Pharmacokinetics of the metabolites of etravirine (M8 and M12)

Metabolite M12 showed slightly higher mean plasma concentrations when etravirine was given alone compared with when co-administered with omeprazole. In contrast, plasma concentrations of metabolite M8 were substantially lower when etravirine was given concomitantly with omeprazole than when given alone (data not shown). The AUC_24h of M12 was approximately 35% higher and that of M8 67% lower after administration with omeprazole. The parent/metabolite ratio for the AUC_24h of M12 showed no relevant change: 6.14 ± 1.68 (mean ± SD) when etravirine was administered alone vs. 6.30±1.55 when etravirine was given with omeprazole. The parent/metabolite ratio for metabolite M8 increased from 3.22 (SD ± 1.66) to 14.12 (SD ± 7.95) (Figure 3) when etravirine was administered alone or with omeprazole, respectively.

Ratio of AUC_24h of the parent drug *vs.* the etravirine metabolites M12 (a) and M8 (b) after the administration of a single dose of 100 mg etravirine alone and when co-administered with omeprazole 40 mg q.d. on day 8

Safety

No volunteers discontinued the trial due to an AE. Most AEs were mild or moderate in severity.
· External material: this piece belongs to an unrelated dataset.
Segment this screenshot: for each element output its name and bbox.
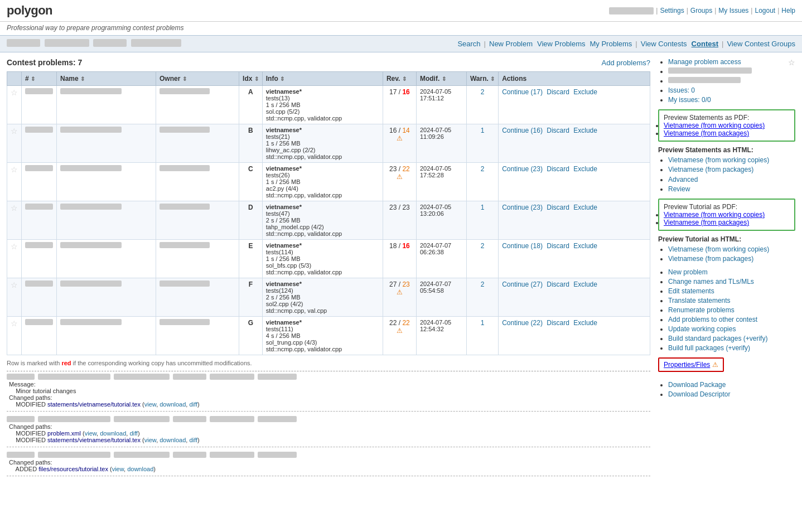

The two most frequently reported AEs during the trial were headache (12 volunteers, 63%) and somnolence (eight volunteers, 42%), most of which occurred during omeprazole treatment. Two volunteers reported a grade 3 (severe) AE: one case of diarrhoea in the wash-out period 8 days after treatment with etravirine alone, doubtfully related to etravirine, and one case of increased lipase (grade 3) during the co-administration of etravirine and omeprazole, possibly related to both agents. Both events resolved without intervention. No grade 4 or serious AEs were reported. There were no consistent or clinically relevant changes in physical examinations, laboratory assessments, vital signs or ECG parameters.

Discussion

In our study, co-administration of a single tablet of 100 mg etravirine in HIV-negative volunteers treated with ranitidine 150 mg b.i.d. or omeprazole 40 mg once daily resulted in 14% lower and 41% higher exposure to etravirine, respectively, compared with administration alone, with no change or only a slight increase in C_max, respectively.

The pharmacodynamic effects of the H₂ receptor antagonist ranitidine on gastric pH are typically less pronounced than those of omeprazole. Ranitidine suppresses gastric acid production by competitive histamine receptor blockade, whereas omeprazole directly and irreversibly inhibits gastric acid secretion by suppressing the activity of the H⁺/K⁺ ATPase, or proton pump [36, 37]. Moreover, a rapid decline of acid inhibitory effect (tachyphylaxis) occurs during treatment with H₂ receptor antagonists. Tolerance has been described already after 5–10 days of oral treatment with ranitidine 150–300 mg q.d. [36, 38]. Komazawa et al. have shown that after 14 days’ treatment with ranitidine 150 mg b.i.d. especially the nocturnal acid-inhibiting activity of ranitidine declined [39]. In our study, in order to allow enough time for enzyme induction or inhibition, a 7-day treatment regimen was chosen, which was potentially sufficient to develop tachyphylaxis to ranitidine. As no intragastric pH measurements were performed, the development of tolerance after 7 days of ranitidine treatment could not be assessed.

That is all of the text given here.